# Windshield wipers don't work in extreme cold



## j_j_jetta (Dec 21, 2017)

I drive a 2011 VW Jetta 2.5 SE sedan and live in northwestern Vermont. 

So far this winter we have had about 4-5 days of cold weather (10-15 degrees farenheit). For the past two of them my windshield wipers have not worked. 

We've had some 30+ degree days in between when they worked, then stopped working again this morning when it was cold again.
Has anyone else had this problem? 

Here's what I know:
-they are not frozen to the windshield
-I don't hear any sound/they aren't "trying" to move but being stopped by something--no power seems to be getting to the wipers
-none of the fuses in the interior fusebox are blown
-the windshield de-icer sprays regardless of temperature so I don't believe anything is wrong with the righthand steering column arm
-they don't start working when the car warms up--although so far I haven't taken any drives longer than about 25 minutes on the days when they aren't working
-I haven't tried anything to fix them yet (no outside interference from me could have caused them to work on the warmer days then stop working again on the cold days)
-my front passenger side window has always acted strangely in similarly cold weather (rolling itself down when asked to go up, for instance) not sure if this is relevant

I'm not the most knowledgeable about cars but I do take really good care of my Jetta and have stayed ahead of all the factory-recommended service.

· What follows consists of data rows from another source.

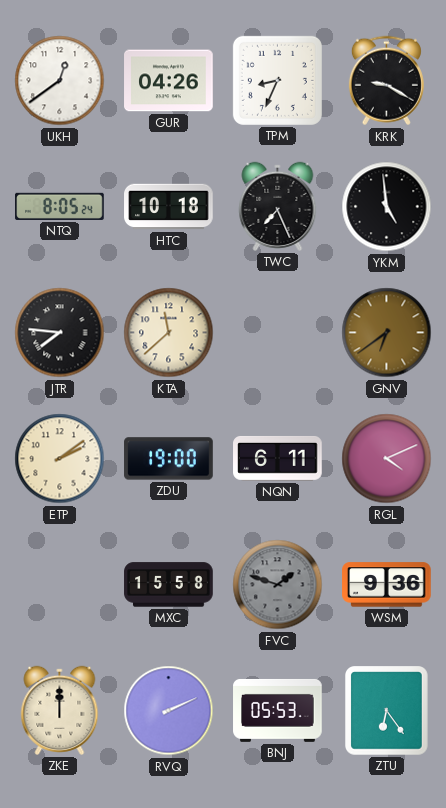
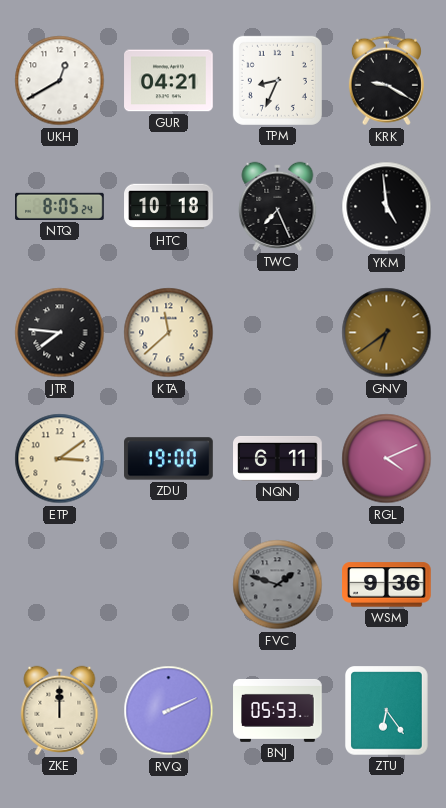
UKH: 12:39 -> 12:40
GUR: 04:26 -> 04:21
ETP: 2:09 -> 3:09
MXC: 15:58 -> none
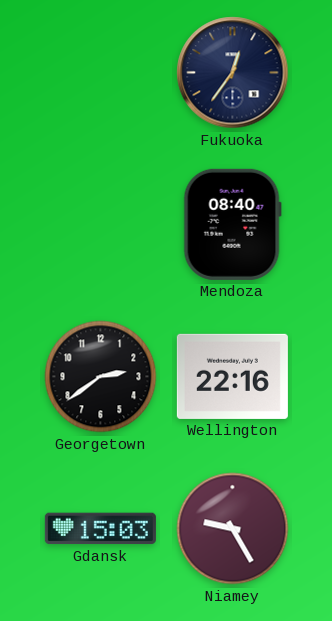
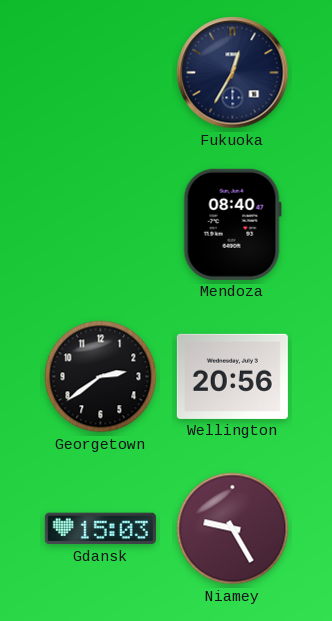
Fukuoka: 12:36 -> 12:35
Wellington: 22:16 -> 20:56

Only saying that to say that I'm a young woman but I'm not stupid, so hopefully you all can help me out, but if you have questions or things I need to clarify please phrase them in lay-woman's terms.

Thanks in advance!


----------



## gigipaul (Dec 29, 2017)

*My 2002 jetta have same problem. Did you resolved this issue*

My 2002 jetta have same problem. Did you resolved this issue? Here the temperature is subzero yesterday and today.


----------



## UsedVW (Jan 8, 2018)

*Wipers not working*



j_j_jetta said:


> I drive a 2011 VW Jetta 2.5 SE sedan and live in northwestern Vermont.
> 
> So far this winter we have had about 4-5 days of cold weather (10-15 degrees farenheit). For the past two of them my windshield wipers have not worked.
> 
> ...


I was having the same problem. Of course it has warmed up so my wipers are working now. I’m pretty sure it will take care of the problem 
Copied from another forum...

Quote:
I had the exact same issue. I did some reading and kept seeing issues of corroded wiper linkage. That in fact was the issue. I couldn't get the wipers to work at all for several days. I heard a faint click under the dash but no wiper movement. I removed the wiper motor with linkage attached. It is not that difficult to do. After removing the connection to the motor I could barely move the linkage. I pulled it all apart and cleaned everything real well with fine grit sandpaper and cleaned it all up. I then reassembled it with lots of marine grease. The wipers work better than ever now. I park outside in Illinois and they have been going strong for 2 weeks now. Maybe you have the same issue.


----------



## KRLD22 (Feb 12, 2018)

*Jetta wipers don't work in cold*

Has anyone ever found a fix this this problem? Have a 2011 VW Jetta and having a rather cold winter in Southwestern Ontario. Wipers don't work any morning that I park outside if it's -8 C or colder. Drive to work. Park. An hour later if I try them they work.
Have seen it online with a lot of VW jetta owners saying the same thing but no one ever seems to have a solution.
I did try taking the wiper assembly out this past weekend but it wasn't tight or ceased. Greased it up and put back together. This morning they didn't work in the cold again.
Just wondered if anyone here heard or found any solutions.
Thanks.


----------